(Brief): Any pictures should be dropped; everything else in the records is to be returned exactly.
================
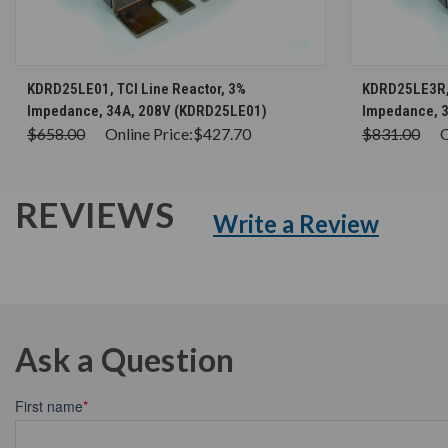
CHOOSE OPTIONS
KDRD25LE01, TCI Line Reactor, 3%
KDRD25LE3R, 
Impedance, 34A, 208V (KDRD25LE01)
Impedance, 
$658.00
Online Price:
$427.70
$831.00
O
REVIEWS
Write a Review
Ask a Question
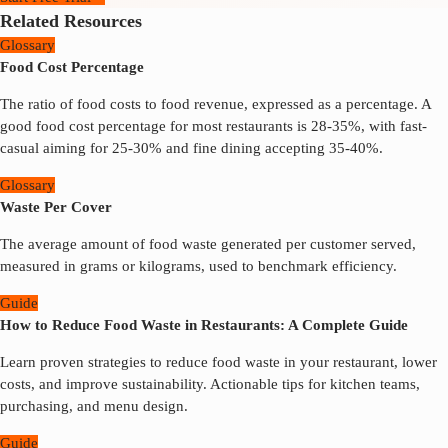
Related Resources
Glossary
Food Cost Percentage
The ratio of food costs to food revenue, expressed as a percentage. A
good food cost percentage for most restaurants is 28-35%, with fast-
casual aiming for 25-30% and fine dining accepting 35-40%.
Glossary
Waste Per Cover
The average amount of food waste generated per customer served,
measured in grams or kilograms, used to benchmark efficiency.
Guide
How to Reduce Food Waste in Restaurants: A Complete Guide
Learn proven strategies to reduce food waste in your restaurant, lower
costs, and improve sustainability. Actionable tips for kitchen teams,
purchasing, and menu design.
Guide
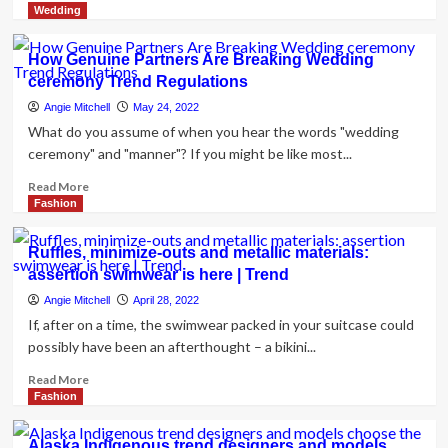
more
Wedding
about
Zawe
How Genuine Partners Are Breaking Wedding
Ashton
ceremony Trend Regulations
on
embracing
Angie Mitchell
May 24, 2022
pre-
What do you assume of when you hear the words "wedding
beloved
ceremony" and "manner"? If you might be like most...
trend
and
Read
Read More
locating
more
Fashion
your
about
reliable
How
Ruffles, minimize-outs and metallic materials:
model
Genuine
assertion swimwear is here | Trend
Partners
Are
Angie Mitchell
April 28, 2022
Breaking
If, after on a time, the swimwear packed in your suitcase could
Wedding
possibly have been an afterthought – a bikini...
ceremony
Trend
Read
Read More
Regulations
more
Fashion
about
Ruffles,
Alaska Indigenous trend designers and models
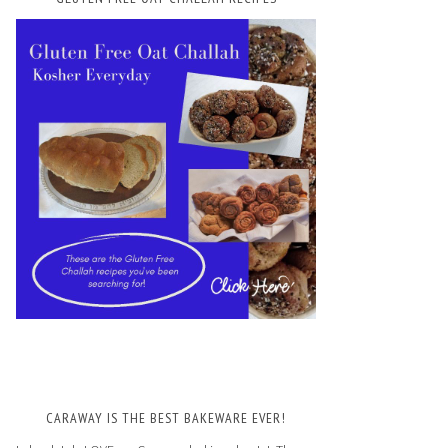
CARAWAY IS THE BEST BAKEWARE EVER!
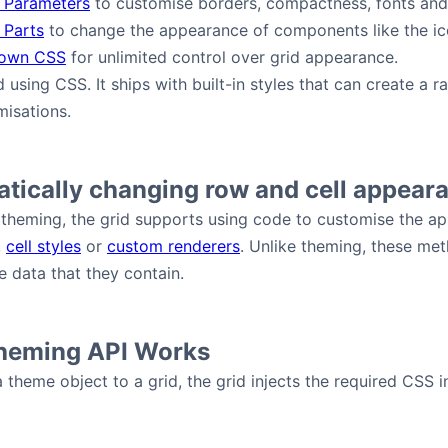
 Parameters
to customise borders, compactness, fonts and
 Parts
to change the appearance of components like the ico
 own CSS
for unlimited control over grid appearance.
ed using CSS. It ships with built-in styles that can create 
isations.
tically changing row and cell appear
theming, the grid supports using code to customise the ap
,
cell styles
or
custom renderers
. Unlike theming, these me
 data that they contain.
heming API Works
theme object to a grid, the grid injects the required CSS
================
(Written response):
CHOOSE OPTIONS
KDRD25LE01, TCI Line Reactor, 3%
KDRD25LE3R, 
Impedance, 34A, 208V (KDRD25LE01)
Impedance, 
$658.00
Online Price:
$427.70
$831.00
O
REVIEWS
Write a Review
Ask a Question
Related Resources
Glossary
Food Cost Percentage
The ratio of food costs to food revenue, expressed as a percentage. A
good food cost percentage for most restaurants is 28-35%, with fast-
casual aiming for 25-30% and fine dining accepting 35-40%.
Glossary
Waste Per Cover
The average amount of food waste generated per customer served,
measured in grams or kilograms, used to benchmark efficiency.
Guide
How to Reduce Food Waste in Restaurants: A Complete Guide
Learn proven strategies to reduce food waste in your restaurant, lower
costs, and improve sustainability. Actionable tips for kitchen teams,
purchasing, and menu design.
Guide
more
Wedding
about
Zawe
How Genuine Partners Are Breaking Wedding
Ashton
ceremony Trend Regulations
on
embracing
Angie Mitchell
May 24, 2022
pre-
What do you assume of when you hear the words "wedding
beloved
ceremony" and "manner"? If you might be like most...
trend
and
Read
Read More
locating
more
Fashion
your
about
reliable
How
Ruffles, minimize-outs and metallic materials:
model
Genuine
assertion swimwear is here | Trend
Partners
Are
Angie Mitchell
April 28, 2022
Breaking
If, after on a time, the swimwear packed in your suitcase could
Wedding
possibly have been an afterthought – a bikini...
ceremony
Trend
Read
Read More
Regulations
more
Fashion
about
Ruffles,
Alaska Indigenous trend designers and models
CARAWAY IS THE BEST BAKEWARE EVER!
 Parameters
to customise borders, compactness, fonts and
 Parts
to change the appearance of components like the ico
 own CSS
for unlimited control over grid appearance.
ed using CSS. It ships with built-in styles that can create 
isations.
tically changing row and cell appear
theming, the grid supports using code to customise the ap
,
cell styles
or
custom renderers
. Unlike theming, these me
 data that they contain.
heming API Works
theme object to a grid, the grid injects the required CSS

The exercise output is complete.